Sunday, June 22, 2008

    Summer Camp Update

    I'm not quite a full week back from church camp and here and I am preparing to leave tomorrow on our mission trip to the gulf coast. I did want to share with you a few quick reactions to our week at camp and our attempts to ease the "programming" and focus more on spirituality, contemplation, and silence.

    In a change from previous years, we chose to get the youth up later in the morning, not eating breakfast until 9:00 AM which made a big difference in every one's attitude and willingness to face a new day (including the adults!). After breakfast each day, everyone participated in "Morning Watch" -- a time spent alone in prayer, journaling, and silence. This was followed by an all-camp morning worship.

    In the afternoon, we had a full 90 minutes of what we call F.O.B (Flat on Back time -- basically rest time, in the cabins, with the lights out). During our evening Vespers service each day, we spent time in silence, and in singing of contemplative Taize-style songs. Additionally, we had a prayer tent (see left) set up the whole week, complete with comfy pillows, where youth were free to go to be alone and pray. Our first two evening all-church activities included a relaxing swim night and a movie night, both low-key and restful for all involved, especially after busy days of creekwalking, arts and crafts, sports, etc.

    All of this silence and contemplation led up to the Night of Silence. This was our first year trying this evening of creative prayer and no talking, and it was great. The youth were very thoughtful in putting together prayer stations for others to experience and no one seemed to have any trouble with the "no talking" part. This year it lasted for an hour and a half. I suspect we'll extend it even longer next year.

    But what did the youth think of all this? Well, our senior high teens remarked that they noticed that camp was more restful and relaxing this summer and that they thought it was pretty cool. The adults, too, noticed a more peaceful feeling to the entire experience and I think we left camp more centered and ready for ministry than in past years. We discovered that silence, contemplation, and a focus on spirituality are indeed something that teens may not know they need, but when offered the chance they are eager to experience a deeper faith. How are your camp experiences going this summer?



    Anonymous said...

    This is absolutely wonderful. When will our busy modern-minded leaders model rest and sabbath for our young people? Maybe never, so it is reassuring to see Youth Leaders paving the way towards silence and deep listening to God.

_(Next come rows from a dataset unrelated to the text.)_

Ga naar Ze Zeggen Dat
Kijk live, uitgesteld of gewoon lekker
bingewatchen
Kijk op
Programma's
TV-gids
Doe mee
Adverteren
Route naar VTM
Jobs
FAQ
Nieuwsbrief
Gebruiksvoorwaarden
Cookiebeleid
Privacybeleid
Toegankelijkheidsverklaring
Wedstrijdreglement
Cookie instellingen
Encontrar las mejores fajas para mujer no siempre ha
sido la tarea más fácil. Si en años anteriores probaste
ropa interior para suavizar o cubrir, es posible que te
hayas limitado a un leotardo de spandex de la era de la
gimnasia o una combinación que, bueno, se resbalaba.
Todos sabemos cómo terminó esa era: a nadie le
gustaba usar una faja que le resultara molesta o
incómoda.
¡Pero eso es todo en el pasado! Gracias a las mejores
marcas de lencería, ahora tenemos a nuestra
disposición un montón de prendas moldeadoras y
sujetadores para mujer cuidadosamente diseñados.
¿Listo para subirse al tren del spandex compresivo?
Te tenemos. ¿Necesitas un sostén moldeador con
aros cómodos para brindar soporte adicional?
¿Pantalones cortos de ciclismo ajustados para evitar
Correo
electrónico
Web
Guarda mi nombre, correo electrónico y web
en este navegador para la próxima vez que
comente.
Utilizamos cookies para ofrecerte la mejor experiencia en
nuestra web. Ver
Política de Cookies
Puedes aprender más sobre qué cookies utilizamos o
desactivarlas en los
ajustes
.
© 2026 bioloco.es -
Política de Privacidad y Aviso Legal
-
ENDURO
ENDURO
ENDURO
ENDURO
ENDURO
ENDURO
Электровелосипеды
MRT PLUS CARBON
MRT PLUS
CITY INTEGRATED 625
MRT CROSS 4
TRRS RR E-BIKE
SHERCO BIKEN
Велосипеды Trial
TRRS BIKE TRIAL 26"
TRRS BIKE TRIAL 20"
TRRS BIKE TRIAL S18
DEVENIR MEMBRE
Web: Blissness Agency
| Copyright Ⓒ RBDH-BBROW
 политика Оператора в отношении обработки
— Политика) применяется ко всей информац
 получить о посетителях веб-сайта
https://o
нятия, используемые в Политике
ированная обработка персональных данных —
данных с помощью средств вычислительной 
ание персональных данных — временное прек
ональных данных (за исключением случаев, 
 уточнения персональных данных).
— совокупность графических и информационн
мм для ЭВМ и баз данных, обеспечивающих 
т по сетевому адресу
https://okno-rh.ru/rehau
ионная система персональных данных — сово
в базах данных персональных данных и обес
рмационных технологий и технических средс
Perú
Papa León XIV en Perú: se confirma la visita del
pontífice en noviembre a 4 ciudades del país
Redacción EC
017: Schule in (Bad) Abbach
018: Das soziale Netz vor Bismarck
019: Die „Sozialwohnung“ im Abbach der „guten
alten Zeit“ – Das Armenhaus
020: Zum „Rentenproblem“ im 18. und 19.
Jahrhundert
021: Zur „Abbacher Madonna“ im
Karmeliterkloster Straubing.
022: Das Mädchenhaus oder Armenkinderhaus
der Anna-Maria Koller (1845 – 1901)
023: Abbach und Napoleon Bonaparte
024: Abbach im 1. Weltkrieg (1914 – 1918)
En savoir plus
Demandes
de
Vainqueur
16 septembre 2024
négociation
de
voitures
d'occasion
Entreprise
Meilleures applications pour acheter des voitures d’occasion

    The prayer tent is my favorite, I just might have to set up something like that in my own backyard!

    Brian said...

    Hi! Thanks for the feedback. When one of my ministry colleagues visited camp one day and noticed all the rest/silence built into the schedule she said "This is truly a camp developed by an introvert." It's true that I'm an introvert (one who get energy to be with others from time spent alone) but since most of summer camp is usually geared toward the extrovertish, it was a welcome change to add something to the schedule that fed everyone's need for silence and contemplation. One student practically lived in prayer tent all week, he enjoyed the peace of it so much!